Wed, Sep 15, 2004 - Page 1 News List

Pan-blues win vote on probe bill

VETO REJECTED Although the DPP said it would ask the Council of Grand Justices to review the statute, the president may still have to sign it into law

By Debby Wu  /  STAFF REPORTER

Opposition lawmakers celebrate their victory as the Legislative Yuan rejects the Executive Yuan's request to reconsider the March 19 Shooting Truth Investigation Special Committee Statute last night, with 114 lawmakers voting to uphold the bill.

PHOTO: CHIANG YING-YING, TAIPEI TIMES

The Democratic Progressive Party (DPP) vowed to appeal to the Council of Grand Justices for a constitutional interpretation after the legislature yesterday rejected the Executive Yuan's request to reconsider a controversial statute authorizing the formation of a committee probing the March 19 shootings.

"We will apply to the Judicial Yuan for a constitutional interpretation on the statute tomorrow," DPP caucus whip Lee Chun-yee (李俊毅) said.

The vote ensures the imminent promulgation of the statute, which mandates the formation of the investigative committee.

According to the Constitution, the president has to promulgate a law within 10 days after the Legislative Yuan delivers the bill to the Presidential Office.

The Executive Yuan had asked the legislature to reconsider the March 19 Shooting Truth Investigation Special Committee Statute (三一九槍擊事件真相調查特別委員會條例) because of concern that it might violate the Constitution and encroach on the judicial system.

The legislature handled the reconsideration request on the first day of its last session yesterday.

A total of 114 lawmakers voted in favor of the statute.

To override a Cabinet veto, at least 109 lawmakers -- a simple majority of the 217 seats in the 225-seat legislature that are presently filled -- have to vote in favor of the statute. Although the Chinese Nationalist Party (KMT) and the People First Party (PFP) caucuses together have 112 members, the two caucuses only managed to secure 108 votes yesterday, and would not have managed to reject the request were it not for support from the Non-Partisan Solidarity Union (NPSU).

The NPSU contributed five votes, and independent Legislator Su Yin-kuei (蘇盈貴) also voted against the reconsideration request.

The failure to invalidate the bill came as an expected but still heavy blow to the DPP, and both the DPP and Taiwan Solidarity Union (TSU) caucuses said that they would not give up their fight against the statute. They said they would apply to the Council of Grand Justices for an interpretation on the statute.

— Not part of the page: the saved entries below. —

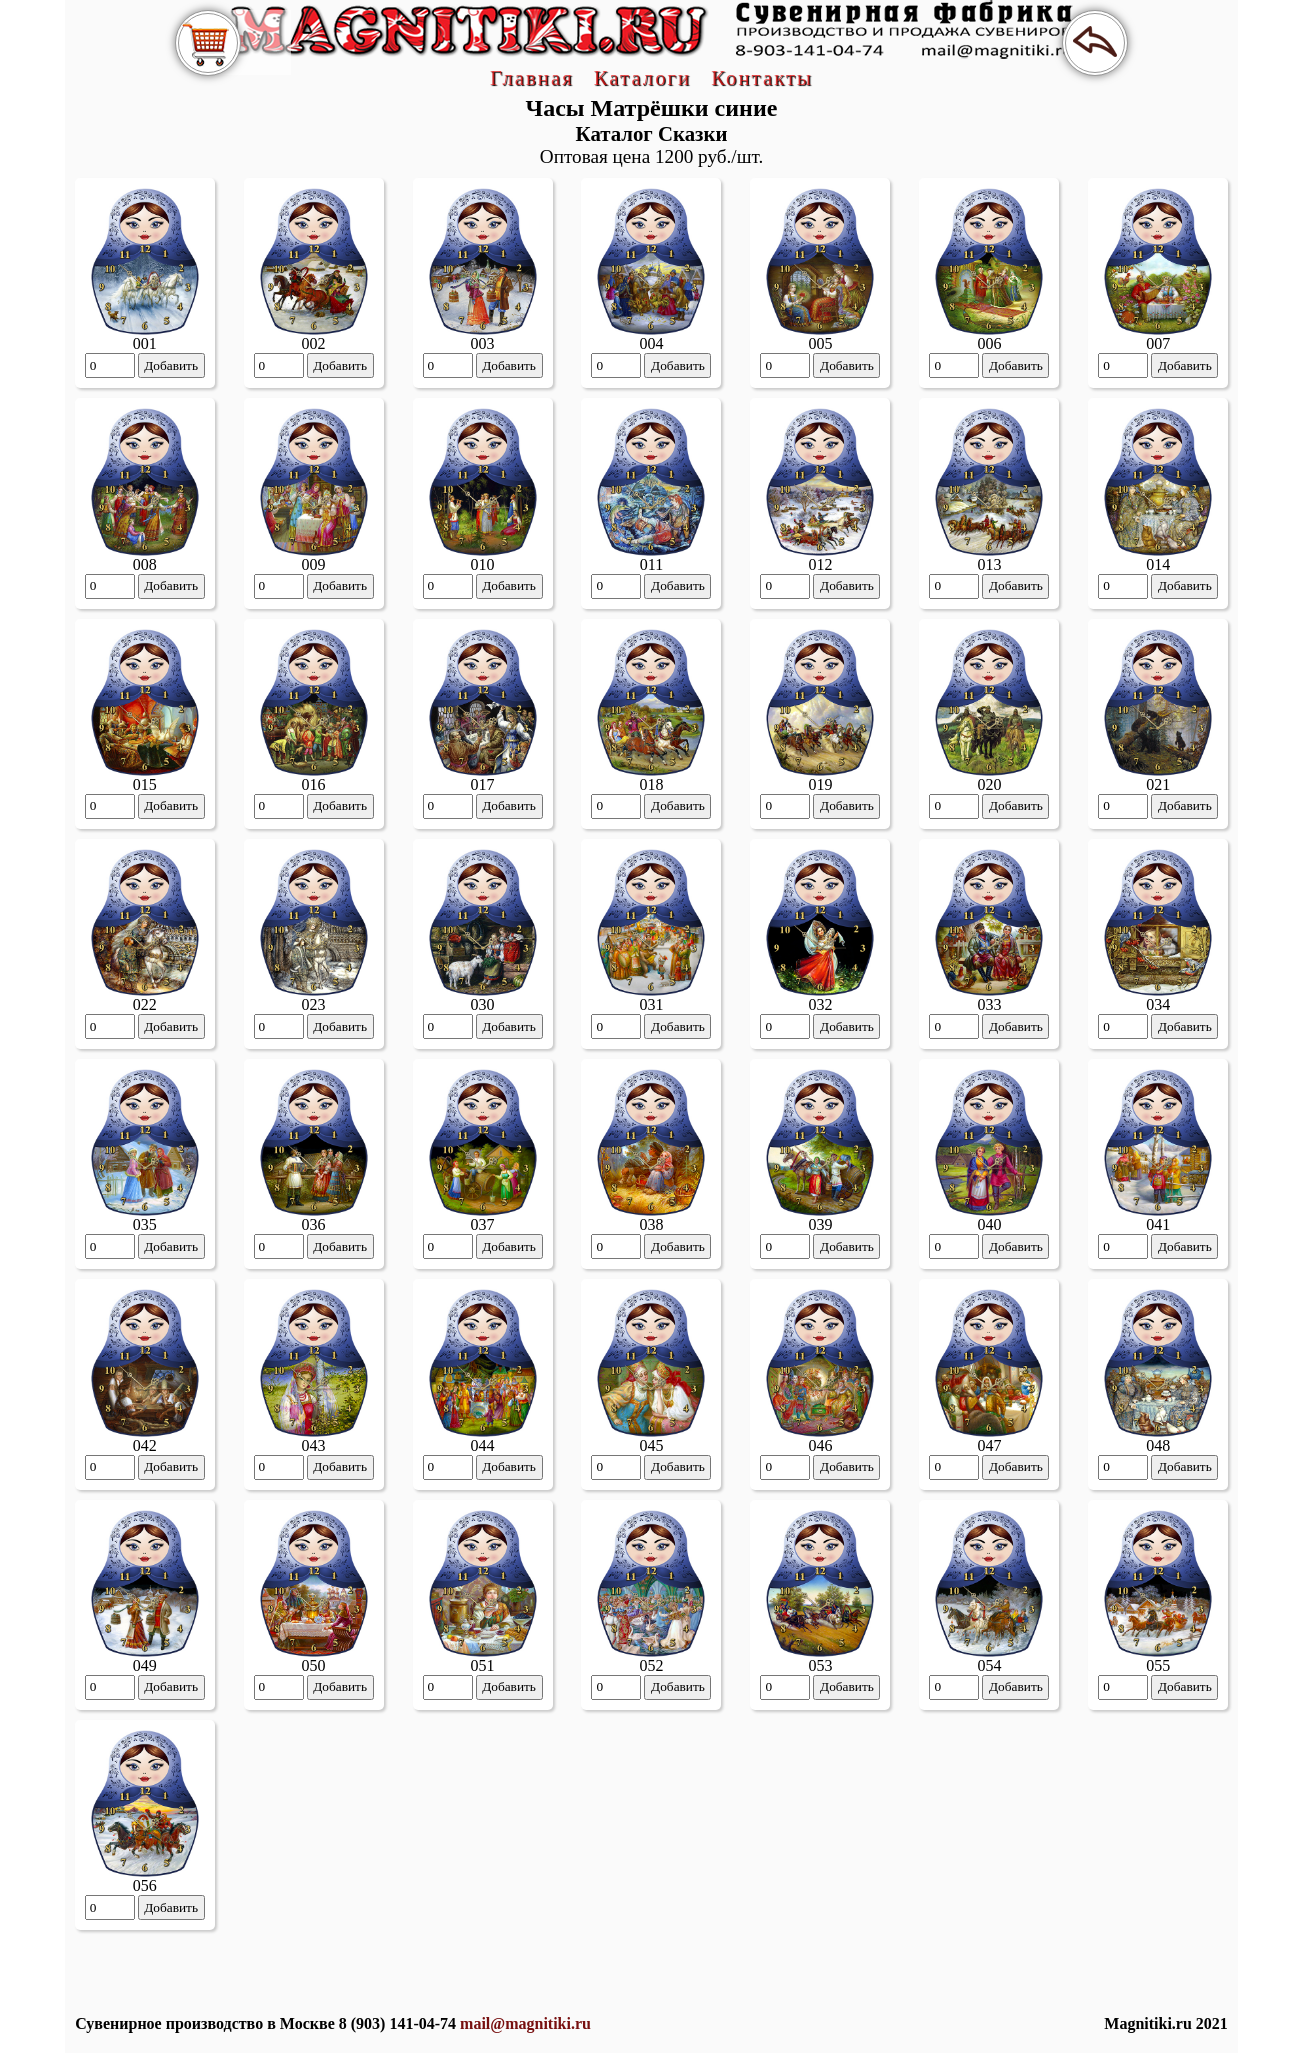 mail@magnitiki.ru (525, 2023)
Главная (532, 77)
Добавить (171, 365)
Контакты (762, 77)
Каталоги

"If the pan-green camp wins a majority of seats in the legislative elections, the TSU caucus will propose that the statute be amended," TSU caucus whip Huang Chung-yung (黃宗源) said.

The DPP and the TSU caucuses both criticized the pan-blue camp for rejecting the reconsideration request and asked the public to use their votes in the legislative elections to denounce the pan-blue politicians who voted against the request. They also said they would not nominate any members for the committee.

However, the DPP's application for a constitutional interpretation will not prevent the statute being signed into law, as it is unlikely that the Council of Grand Justices will reach a decision before the president is required to promulgate the statute.

The committee would consist of members drawn from outside the legislature, the Control Yuan or other government agencies and state-run businesses.

The DPP can appoint six members from outside these circles, the KMT five, the PFP four, the TSU one and the NPSU one.

The statute stipulates that the committee has the right to investigate all criminal matters relating to the March 19 shooting, and that it will enjoy powers similar to those of prosecutors when conducting investigations.

The pan-blue camp, meanwhile, worked hard to ensure its triumph. With KMT Chairman Lien Chan (連戰) present at the party's caucus meeting in the morning, the caucus decided that members who did not vote according to the party line would be kicked out of the party.